■ TASK ■
Your answer must consist of exactly the lines below, starting with the line with "مسابقات جام‌جهانی و" and going on through the line with "просто смартфон. Тут стоит отслеживающее", and nothing else.

■ Records from a dataset ■
--- START ---

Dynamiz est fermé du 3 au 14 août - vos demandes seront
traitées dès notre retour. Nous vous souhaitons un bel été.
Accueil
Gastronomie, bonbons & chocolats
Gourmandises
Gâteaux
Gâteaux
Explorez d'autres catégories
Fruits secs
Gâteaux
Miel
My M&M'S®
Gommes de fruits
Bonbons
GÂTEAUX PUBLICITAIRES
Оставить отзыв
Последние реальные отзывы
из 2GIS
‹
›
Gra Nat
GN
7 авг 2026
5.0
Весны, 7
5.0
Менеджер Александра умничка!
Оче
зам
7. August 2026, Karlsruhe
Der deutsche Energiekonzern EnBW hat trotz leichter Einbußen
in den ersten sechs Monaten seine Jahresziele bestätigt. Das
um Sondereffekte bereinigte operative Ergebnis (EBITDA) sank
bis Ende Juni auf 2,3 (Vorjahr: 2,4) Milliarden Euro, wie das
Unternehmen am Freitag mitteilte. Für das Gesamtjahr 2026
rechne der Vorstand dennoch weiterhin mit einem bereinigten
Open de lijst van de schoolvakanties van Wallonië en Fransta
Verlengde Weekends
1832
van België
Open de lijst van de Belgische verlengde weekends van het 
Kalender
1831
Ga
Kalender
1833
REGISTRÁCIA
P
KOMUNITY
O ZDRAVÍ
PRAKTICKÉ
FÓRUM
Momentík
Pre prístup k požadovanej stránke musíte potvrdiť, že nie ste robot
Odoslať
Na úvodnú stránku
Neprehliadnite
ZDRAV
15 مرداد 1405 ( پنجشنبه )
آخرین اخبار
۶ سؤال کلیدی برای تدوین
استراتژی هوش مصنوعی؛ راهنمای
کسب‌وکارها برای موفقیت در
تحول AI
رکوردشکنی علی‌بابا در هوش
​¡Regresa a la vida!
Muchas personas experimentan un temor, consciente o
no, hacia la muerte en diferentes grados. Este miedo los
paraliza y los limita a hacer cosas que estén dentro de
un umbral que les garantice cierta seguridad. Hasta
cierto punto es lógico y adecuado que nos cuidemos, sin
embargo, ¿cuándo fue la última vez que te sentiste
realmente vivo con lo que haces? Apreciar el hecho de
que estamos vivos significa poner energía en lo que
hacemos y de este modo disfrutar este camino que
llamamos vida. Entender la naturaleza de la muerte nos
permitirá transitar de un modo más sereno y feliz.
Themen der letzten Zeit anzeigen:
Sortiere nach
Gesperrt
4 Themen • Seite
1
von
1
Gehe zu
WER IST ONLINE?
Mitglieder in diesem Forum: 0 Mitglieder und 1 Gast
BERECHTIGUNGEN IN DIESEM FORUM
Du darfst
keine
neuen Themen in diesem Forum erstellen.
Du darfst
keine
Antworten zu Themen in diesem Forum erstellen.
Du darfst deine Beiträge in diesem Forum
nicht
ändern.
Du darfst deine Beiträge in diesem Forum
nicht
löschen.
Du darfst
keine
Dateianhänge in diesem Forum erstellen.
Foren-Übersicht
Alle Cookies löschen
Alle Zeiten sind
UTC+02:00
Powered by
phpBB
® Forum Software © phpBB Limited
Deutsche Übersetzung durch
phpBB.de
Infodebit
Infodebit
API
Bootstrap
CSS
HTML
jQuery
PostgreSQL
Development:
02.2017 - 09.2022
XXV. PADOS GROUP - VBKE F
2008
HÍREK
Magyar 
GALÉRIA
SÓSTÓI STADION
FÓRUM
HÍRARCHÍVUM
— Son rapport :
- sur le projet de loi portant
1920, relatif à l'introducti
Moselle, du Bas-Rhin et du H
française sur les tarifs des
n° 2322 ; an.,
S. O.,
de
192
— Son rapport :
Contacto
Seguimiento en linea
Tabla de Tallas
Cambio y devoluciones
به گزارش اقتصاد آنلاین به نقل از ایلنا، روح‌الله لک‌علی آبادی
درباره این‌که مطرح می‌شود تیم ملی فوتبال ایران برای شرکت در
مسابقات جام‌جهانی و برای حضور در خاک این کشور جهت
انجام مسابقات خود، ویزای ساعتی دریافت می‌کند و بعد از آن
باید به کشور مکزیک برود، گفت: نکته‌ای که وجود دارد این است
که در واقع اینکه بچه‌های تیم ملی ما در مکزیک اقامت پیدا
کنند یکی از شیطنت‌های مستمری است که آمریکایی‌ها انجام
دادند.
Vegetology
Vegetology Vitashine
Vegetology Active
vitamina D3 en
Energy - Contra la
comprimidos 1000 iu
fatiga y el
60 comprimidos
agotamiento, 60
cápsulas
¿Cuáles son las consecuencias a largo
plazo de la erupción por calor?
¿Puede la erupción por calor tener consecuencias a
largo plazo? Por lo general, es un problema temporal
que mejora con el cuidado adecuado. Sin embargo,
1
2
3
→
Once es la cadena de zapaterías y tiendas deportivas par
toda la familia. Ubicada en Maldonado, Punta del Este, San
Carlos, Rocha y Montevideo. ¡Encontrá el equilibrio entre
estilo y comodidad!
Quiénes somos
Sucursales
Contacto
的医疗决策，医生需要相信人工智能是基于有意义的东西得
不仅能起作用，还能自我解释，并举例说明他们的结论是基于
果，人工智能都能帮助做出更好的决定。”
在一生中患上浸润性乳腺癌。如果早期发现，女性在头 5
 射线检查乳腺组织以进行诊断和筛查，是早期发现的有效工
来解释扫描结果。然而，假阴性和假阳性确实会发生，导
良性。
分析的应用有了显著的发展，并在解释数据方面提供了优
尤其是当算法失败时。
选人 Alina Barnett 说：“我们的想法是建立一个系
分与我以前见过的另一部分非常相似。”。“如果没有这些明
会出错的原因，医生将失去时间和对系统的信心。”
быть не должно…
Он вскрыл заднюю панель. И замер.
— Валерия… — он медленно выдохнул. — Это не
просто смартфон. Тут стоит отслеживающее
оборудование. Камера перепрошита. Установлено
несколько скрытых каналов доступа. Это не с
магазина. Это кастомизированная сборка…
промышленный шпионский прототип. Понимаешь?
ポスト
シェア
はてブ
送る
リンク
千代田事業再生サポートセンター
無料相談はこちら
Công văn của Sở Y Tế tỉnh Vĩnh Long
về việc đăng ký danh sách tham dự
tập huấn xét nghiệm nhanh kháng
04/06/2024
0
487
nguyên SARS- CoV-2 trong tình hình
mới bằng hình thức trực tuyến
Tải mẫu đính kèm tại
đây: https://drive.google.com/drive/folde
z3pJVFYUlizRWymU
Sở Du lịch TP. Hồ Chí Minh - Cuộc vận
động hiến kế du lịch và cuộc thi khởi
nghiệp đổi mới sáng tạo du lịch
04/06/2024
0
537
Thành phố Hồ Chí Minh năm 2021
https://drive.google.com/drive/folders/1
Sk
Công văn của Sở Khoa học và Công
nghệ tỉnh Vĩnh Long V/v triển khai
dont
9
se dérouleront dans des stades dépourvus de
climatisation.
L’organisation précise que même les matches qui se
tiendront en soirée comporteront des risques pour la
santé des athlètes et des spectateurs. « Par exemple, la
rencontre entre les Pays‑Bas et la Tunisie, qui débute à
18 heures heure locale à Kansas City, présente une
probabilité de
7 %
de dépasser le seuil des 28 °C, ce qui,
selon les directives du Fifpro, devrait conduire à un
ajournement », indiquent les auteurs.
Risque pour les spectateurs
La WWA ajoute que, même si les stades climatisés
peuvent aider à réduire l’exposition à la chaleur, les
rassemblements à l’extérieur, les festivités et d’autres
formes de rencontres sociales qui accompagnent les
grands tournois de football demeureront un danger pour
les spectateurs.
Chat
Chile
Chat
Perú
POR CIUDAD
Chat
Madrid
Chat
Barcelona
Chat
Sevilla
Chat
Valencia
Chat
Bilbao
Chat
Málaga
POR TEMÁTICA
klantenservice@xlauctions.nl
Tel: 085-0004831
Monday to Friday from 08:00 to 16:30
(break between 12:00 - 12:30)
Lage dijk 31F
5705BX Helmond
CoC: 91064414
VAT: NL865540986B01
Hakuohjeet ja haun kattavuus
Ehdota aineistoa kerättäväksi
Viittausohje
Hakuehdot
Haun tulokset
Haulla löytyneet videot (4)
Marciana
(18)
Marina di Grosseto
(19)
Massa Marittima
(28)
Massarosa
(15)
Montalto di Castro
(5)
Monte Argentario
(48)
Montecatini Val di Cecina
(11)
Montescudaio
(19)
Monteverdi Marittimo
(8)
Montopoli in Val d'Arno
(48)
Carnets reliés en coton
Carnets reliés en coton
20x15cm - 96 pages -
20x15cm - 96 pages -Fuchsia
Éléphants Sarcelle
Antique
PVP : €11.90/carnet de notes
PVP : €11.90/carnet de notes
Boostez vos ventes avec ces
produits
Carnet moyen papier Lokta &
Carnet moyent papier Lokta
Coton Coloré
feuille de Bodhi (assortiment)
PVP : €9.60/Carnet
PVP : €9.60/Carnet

--- END ---

■ REPLY ■
مسابقات جام‌جهانی و برای حضور در خاک این کشور جهت
انجام مسابقات خود، ویزای ساعتی دریافت می‌کند و بعد از آن
باید به کشور مکزیک برود، گفت: نکته‌ای که وجود دارد این است
که در واقع اینکه بچه‌های تیم ملی ما در مکزیک اقامت پیدا
کنند یکی از شیطنت‌های مستمری است که آمریکایی‌ها انجام
دادند.
Vegetology
Vegetology Vitashine
Vegetology Active
vitamina D3 en
Energy - Contra la
comprimidos 1000 iu
fatiga y el
60 comprimidos
agotamiento, 60
cápsulas
¿Cuáles son las consecuencias a largo
plazo de la erupción por calor?
¿Puede la erupción por calor tener consecuencias a
largo plazo? Por lo general, es un problema temporal
que mejora con el cuidado adecuado. Sin embargo,
1
2
3
→
Once es la cadena de zapaterías y tiendas deportivas par
toda la familia. Ubicada en Maldonado, Punta del Este, San
Carlos, Rocha y Montevideo. ¡Encontrá el equilibrio entre
estilo y comodidad!
Quiénes somos
Sucursales
Contacto
的医疗决策，医生需要相信人工智能是基于有意义的东西得
不仅能起作用，还能自我解释，并举例说明他们的结论是基于
果，人工智能都能帮助做出更好的决定。”
在一生中患上浸润性乳腺癌。如果早期发现，女性在头 5
 射线检查乳腺组织以进行诊断和筛查，是早期发现的有效工
来解释扫描结果。然而，假阴性和假阳性确实会发生，导
良性。
分析的应用有了显著的发展，并在解释数据方面提供了优
尤其是当算法失败时。
选人 Alina Barnett 说：“我们的想法是建立一个系
分与我以前见过的另一部分非常相似。”。“如果没有这些明
会出错的原因，医生将失去时间和对系统的信心。”
быть не должно…
Он вскрыл заднюю панель. И замер.
— Валерия… — он медленно выдохнул. — Это не
просто смартфон. Тут стоит отслеживающее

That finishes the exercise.